RE: One more possible hole in UI?

Another thing that is bad with overloading <textbox> for passwords is that
passwords shouldn't really be able to have more than one row (in the typical
password use-case anyway). HTML 4 textarea wouldn't work as an interim
rendering component for textboxes that are also passwords due to this.

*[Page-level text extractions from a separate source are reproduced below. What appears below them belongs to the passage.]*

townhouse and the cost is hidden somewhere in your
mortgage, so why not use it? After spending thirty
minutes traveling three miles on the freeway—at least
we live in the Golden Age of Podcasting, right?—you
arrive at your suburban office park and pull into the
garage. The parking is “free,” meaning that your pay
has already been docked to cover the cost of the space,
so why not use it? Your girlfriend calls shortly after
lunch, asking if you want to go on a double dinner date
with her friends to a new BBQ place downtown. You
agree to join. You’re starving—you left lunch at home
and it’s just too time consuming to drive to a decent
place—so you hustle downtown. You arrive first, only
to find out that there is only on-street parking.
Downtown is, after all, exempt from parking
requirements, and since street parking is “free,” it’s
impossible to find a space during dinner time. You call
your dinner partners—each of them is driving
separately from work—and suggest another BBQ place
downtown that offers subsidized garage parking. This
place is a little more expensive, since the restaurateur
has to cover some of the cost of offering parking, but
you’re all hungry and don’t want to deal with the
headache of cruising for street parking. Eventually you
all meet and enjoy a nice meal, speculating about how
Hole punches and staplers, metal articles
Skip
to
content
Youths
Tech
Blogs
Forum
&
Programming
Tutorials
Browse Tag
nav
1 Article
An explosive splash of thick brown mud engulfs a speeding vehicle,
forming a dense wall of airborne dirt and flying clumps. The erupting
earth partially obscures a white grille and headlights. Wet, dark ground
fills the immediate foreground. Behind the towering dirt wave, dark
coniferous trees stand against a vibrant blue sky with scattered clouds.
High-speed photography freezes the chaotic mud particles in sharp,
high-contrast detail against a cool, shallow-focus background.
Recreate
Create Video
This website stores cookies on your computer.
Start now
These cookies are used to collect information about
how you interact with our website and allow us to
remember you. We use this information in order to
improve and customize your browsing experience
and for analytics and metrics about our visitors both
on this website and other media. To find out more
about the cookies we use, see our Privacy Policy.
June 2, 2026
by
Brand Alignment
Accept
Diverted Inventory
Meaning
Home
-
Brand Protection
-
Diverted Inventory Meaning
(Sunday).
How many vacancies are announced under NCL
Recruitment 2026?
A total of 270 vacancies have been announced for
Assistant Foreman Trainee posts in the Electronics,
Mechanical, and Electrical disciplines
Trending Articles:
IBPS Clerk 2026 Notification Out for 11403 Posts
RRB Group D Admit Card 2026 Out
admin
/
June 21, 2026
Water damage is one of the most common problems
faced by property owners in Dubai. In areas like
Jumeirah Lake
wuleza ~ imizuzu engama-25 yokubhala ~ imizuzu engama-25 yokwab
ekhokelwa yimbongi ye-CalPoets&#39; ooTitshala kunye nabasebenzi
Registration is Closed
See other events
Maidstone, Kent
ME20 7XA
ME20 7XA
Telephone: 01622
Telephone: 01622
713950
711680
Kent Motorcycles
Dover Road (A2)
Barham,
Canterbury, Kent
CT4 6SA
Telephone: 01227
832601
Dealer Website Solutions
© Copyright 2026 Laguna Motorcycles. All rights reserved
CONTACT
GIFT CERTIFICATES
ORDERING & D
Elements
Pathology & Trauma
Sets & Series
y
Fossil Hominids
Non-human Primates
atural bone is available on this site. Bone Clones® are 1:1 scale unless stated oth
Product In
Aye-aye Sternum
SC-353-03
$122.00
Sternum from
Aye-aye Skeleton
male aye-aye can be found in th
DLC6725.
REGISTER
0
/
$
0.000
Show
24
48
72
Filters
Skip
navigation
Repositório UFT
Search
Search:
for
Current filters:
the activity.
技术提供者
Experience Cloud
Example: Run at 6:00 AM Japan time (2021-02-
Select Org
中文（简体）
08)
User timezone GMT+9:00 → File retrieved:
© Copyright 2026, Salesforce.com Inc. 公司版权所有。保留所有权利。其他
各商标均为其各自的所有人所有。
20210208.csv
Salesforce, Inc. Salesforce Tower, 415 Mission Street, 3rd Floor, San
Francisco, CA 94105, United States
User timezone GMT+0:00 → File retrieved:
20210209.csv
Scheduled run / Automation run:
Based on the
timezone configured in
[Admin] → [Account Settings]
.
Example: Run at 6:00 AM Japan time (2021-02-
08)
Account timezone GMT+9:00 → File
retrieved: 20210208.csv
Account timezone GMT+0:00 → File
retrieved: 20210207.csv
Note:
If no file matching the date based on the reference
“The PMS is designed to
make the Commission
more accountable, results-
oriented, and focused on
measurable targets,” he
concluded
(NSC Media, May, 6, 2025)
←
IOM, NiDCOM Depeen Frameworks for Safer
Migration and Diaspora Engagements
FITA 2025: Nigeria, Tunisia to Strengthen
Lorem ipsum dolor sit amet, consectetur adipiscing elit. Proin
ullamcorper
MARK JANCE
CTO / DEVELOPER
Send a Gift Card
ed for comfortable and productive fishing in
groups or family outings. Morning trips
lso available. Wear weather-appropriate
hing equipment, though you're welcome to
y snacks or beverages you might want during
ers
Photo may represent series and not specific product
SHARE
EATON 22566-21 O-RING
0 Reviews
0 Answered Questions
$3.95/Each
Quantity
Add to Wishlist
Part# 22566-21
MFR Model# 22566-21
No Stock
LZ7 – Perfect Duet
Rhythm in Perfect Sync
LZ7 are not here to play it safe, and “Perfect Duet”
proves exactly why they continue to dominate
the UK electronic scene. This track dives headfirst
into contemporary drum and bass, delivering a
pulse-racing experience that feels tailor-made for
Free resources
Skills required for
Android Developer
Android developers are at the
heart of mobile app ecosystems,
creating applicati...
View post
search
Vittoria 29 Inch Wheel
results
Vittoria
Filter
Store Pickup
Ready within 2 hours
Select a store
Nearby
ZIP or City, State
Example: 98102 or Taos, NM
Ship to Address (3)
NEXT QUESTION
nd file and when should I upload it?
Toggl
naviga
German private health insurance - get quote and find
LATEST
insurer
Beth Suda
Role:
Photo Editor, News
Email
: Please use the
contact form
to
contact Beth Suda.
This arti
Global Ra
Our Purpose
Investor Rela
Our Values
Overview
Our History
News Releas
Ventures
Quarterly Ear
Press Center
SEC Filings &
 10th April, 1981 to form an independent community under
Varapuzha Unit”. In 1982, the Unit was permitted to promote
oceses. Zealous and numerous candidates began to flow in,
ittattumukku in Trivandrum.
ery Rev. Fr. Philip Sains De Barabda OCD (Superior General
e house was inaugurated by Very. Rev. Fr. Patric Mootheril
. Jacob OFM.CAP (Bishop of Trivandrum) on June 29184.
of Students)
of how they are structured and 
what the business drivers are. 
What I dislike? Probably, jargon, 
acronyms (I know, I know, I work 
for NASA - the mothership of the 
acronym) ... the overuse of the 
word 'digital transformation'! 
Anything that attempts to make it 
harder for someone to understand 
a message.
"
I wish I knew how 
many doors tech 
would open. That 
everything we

So I
agree that a separate <password> element is the best solution. 

-Kelly

> -----Original Message-----
> From: Berin Loritsch [mailto:bloritsch@apache.org]
> Sent: Friday, March 23, 2001 2:12 PM
> To: tvraman@almaden.ibm.com; XForms Mailing List
> Subject: Re: One more possible hole in UI?
> 
> 
> "T. V. Raman" wrote:
> > 
> > the two choices I am presently considering are:
> > 1) Have a <password>...</password>
> > element analogous to textbox
> > 
> > 2) (preference as of last two days)
> > <textbox echo="*">...</textbox>
> > (default value of echo echoes chars as you type --echo ="*"
> > displays '*' echo ="#" displays '#'
> > 
> > Since you say you're implementing this, what would your
> > preference be?
> 
> It's alot easier to map a <xform:password>...</xform:password> to an
> <input type="password"/>.  The other requires a more complicated
> aproach that not all browsers would support (combining javascript and
> CSS).  In fact, if the second approach were adopted--the only way
> to be sure that the characters aren't rendered is to test for the
> "echo" attribute and convert to the <input type="password"/>.
> 
> That last approach (for converting XForms to XHTML) is limited in
> functionality because no matter what is specified in "echo", the
> asterisk will be displayed.  Anything else will require a full
> plugin support for browsers, or worse applet support.